Through Thuto Bikes, Oromeng aims to make basic primary education accessible to rural Batswana pupils by donating bicycles to underprivileged pupils.
“Many students in rural areas commute to school either through walking or hitch-hiking. By providing bicycles to students we are trying to change the way pupils commute to school as well as try to initiate a dialogue between teachers and parents around primary school education improvements,” said Oromeng.
Oromeng said the idea was born in her conversations with her father who is a deputy school head at Gamajaalela Primary School a few kilometres away from Kanye.
“From our conversations, I realised how much a role the environment plays in who gets to be successful or who gets to make it into middle class Botswana and who is left out,” said Oromeng
Oromeng further lamented that after these conversations she decided to apply for an entrepreneurship grant through Oberlin College in the United States of America (USA) where she is currently studying.

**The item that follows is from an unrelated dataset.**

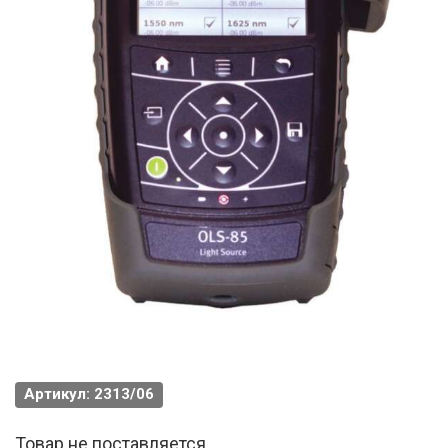
Артикул: 2313/06
Товар не поставляется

She said together with her two friends they managed to source funds to get the first few bicycles which were donated to Gamajaalela Primary School recently.
“A total of six bicycles and three vouchers were donated to pupils from low income families,” said Oromeng.

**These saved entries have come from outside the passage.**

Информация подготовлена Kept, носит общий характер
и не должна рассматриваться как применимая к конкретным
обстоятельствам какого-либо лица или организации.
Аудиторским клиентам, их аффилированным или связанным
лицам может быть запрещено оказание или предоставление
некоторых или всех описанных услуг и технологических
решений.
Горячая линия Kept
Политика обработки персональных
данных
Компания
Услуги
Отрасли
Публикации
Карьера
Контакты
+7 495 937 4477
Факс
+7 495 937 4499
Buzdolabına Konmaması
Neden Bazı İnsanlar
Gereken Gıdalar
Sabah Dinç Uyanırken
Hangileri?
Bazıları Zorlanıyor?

She said during the esteemed donation, all Gamajaalela Primary School pupils were also given stationary.
Prior to her going to the US where she is studying Economics and Geology, Oromeng studied at Johannesburg’s African Leadership Academy where she graduated with a Diploma in African Studies and Entrepreneurial Leadership.
“I have also been fortunate to have been an Allan Gray Orbis Scholar which I think was the turning point for me. The scholars’ programme made me realise a lot of things about myself. The Allan Gray Orbis gave me a voice and strength I didn’t know I had,” said Oromeng
“Kopo was raised by Setswana parents and was taught to appreciate the value of education, from a young age. She has always throughout her schooling managed to rise above her peers due to her inquisitiveness,” said Kopo’s father, Kenalesego Oromeng.
Gamajaalela Primary School headmaster, Kgomotso Morule said the bicycles have been helpful since pupils now arrive early in school as opposed to the past.
“Our students used to walk about 10km from home to school but ever since the bicycles arrived our students have even showed a positive attitude towards school,” said Morule.
One of Oromeng’s team members, Thabo Keisang recently became a fellow for an internationally acclaimed youth-led social movement under the United Nations (UNDP) for N-Peace Award in 2014.